By all accounts, Karan Johar’s second movie, Kabhi Khushi Kabhie Gham, made waves when it released. Depending on one’s persuasion toward Bollywood romances, people loved it, or cringed. One man, though, was offended. The movie had a scene where India’s national anthem was played. Should the anthem be used for mere entertainment, he asked. Plus, when it was played in the midst of the movie, his fellow movie-goers didn’t stand to show respect.
He approached the Madhya Pradesh High Court through a Public Interest Litigation (PIL), seeking scrapping of the movie from theatres. The case was listed before Justice Dipak Misra, who would become the Chief Justice of India more than a decade later. Misra agreed with the petitioner, and directed withdrawal of the movie. Johar appealed to the Supreme Court, which overruled the high court order and revoked the ban, and there that matter rested.

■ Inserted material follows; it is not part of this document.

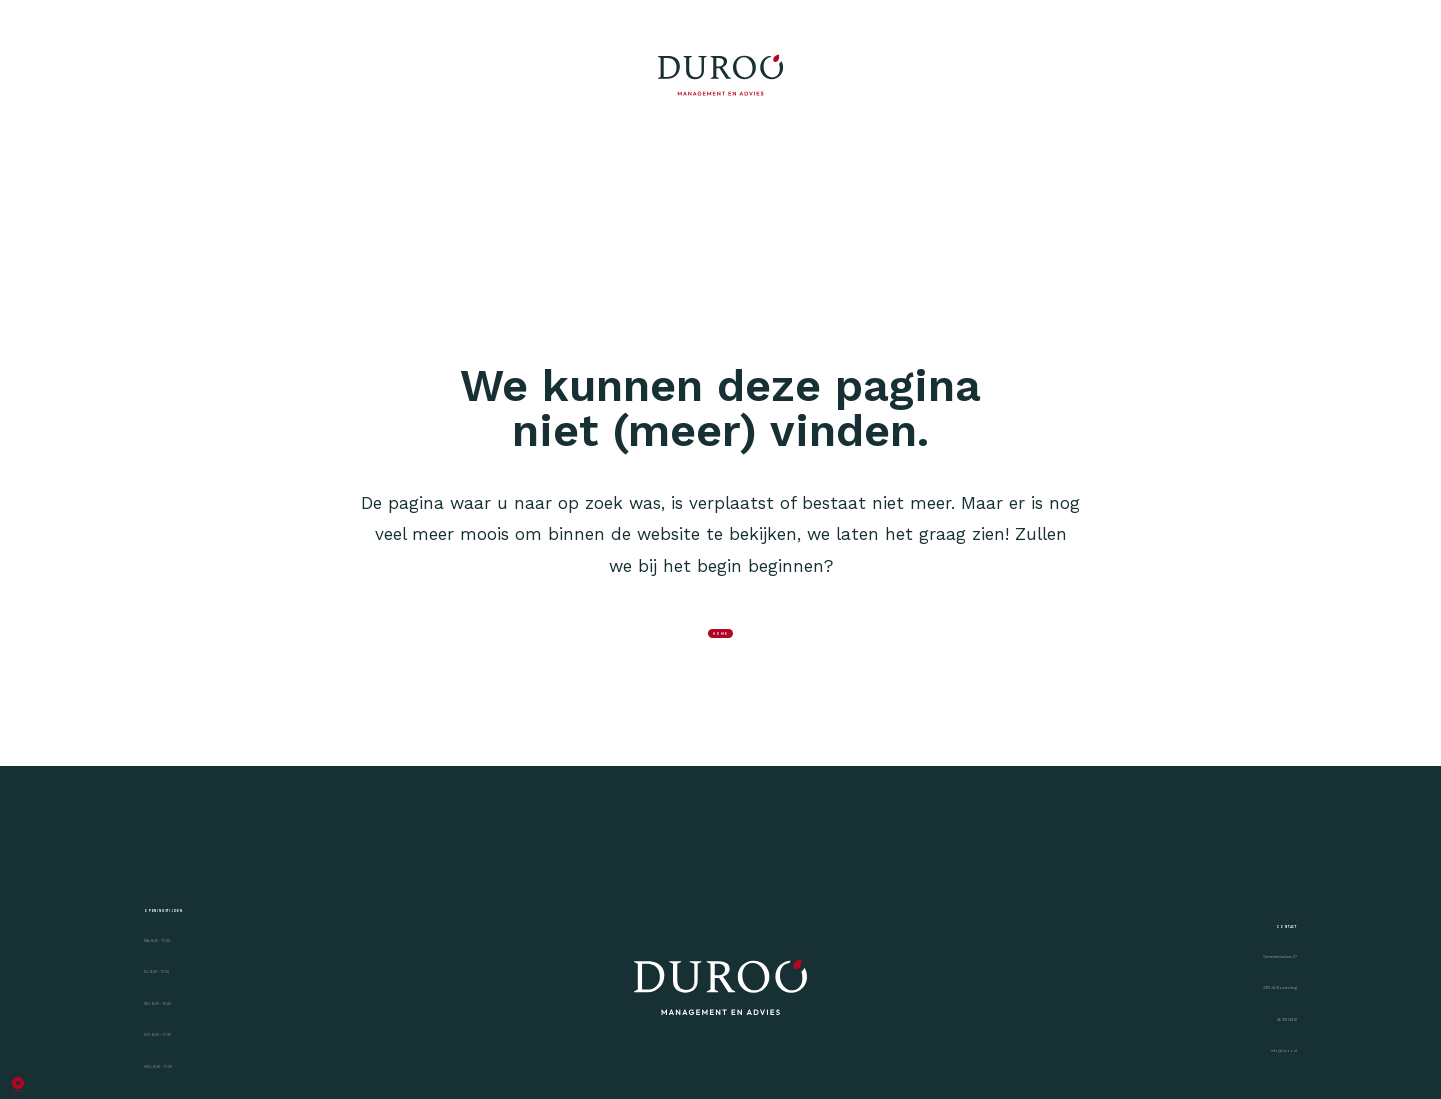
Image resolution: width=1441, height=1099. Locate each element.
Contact (1245, 1000)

Fast forward to 2016: Justice Misra was now a judge in the Supreme Court, when the same petitioner filed a petition, under Article 32 of the Constitution which allows any individual to approach the Supreme Court if their Fundamental Rights are violated, directly in the Supreme Court seeking respect for the national anthem played in theatres. Perhaps coincidentally, the petition came to be listed before Justice Misra, who obliged him a second time, mandating that all movie halls across India were to play the anthem before each movie-screening, and all patrons were to compulsorily stand.
This time, though, there was no possibility of an appeal, since the Supreme Court is the highest judicial authority in India. Thankfully, after reports emerged of vigilante citizens using the directive to harass and assault others, the apex court backtracked and withdrew its earlier order.
Over the last fortnight, much has been written over Chief Justice Sharad Bobde’s comment that the Supreme Court was discouraging Article 32 petitions. References to BR Ambedkar’s description of the article as the ‘heart’ and the ‘soul’ of the constitution abounded.
Indeed, Article 32 has given life to the Constitution — most notably in 1965, when Socialist Party leader Ram Manohar Lohia wrote a letter in Hindi to the chief justice from the jail where he was incarcerated claiming his rights were violated. The Supreme Court intervened to set him free.
All the same, the provision is also the basis for the myriad PILs being filed before the Supreme Court. This is the distinction that fans of Article 32 miss. When the Constitution was drafted, Fundamental Rights were about individual rights being violated by the State, mostly in the realm of criminal law — such as an allegedly unlawful detention.
Today, the scope of such petitions have been expanded so much so that just about any idea or cause can be converted into a PIL and filed directly with the Supreme Court. Many of these, however well-intentioned, would also prejudicially impact other interest groups, who often are not made parties to the case, or have other unforeseen consequences (such as the ban on liquor vends within 50 metres of national highways).
In other cases, a badly presented petition might prejudicially affect the interest of the very persons who the petitioner claims to protect (for example, price-caps on medical treatments and drugs). Any one of these PILs, with an obliging judge, has the potential to create a super-legislature, giving birth to a law without judicial remedy to anybody else who might be aggrieved.
Whatever be the merits of the court’s ruling, such a system where judges can lay down law unfettered by judicial scrutiny, is antithetical to the rule of law. If judges believe that they are also human and prone to mistakes, as they often say, then there is simply no scope for far-reaching judgments without checks and balances in place. (A similar argument has to be made about the use of contempt of court powers by the Supreme Court — without the possibility of appeal, the alleged contemnor is browbeaten into apologising to the court or risk going to jail, however strong their defence is — but that’s another discussion.)
What about the benefits that might come out of well-minded PILs, one might be tempted to ask. After all, Public Interest Litigation is a huge necessity in a country like India where it cannot be taken for granted that public officials will not act negligently. What that question misses is the fact that just about any remedy that one might approach and obtain from the Supreme Court is also available at the high courts. For many — politicians, upcoming lawyers, and lately, law students — approaching the Supreme Court is simply a publicity-drive while massaging their own egos. The court must stop being indulgent.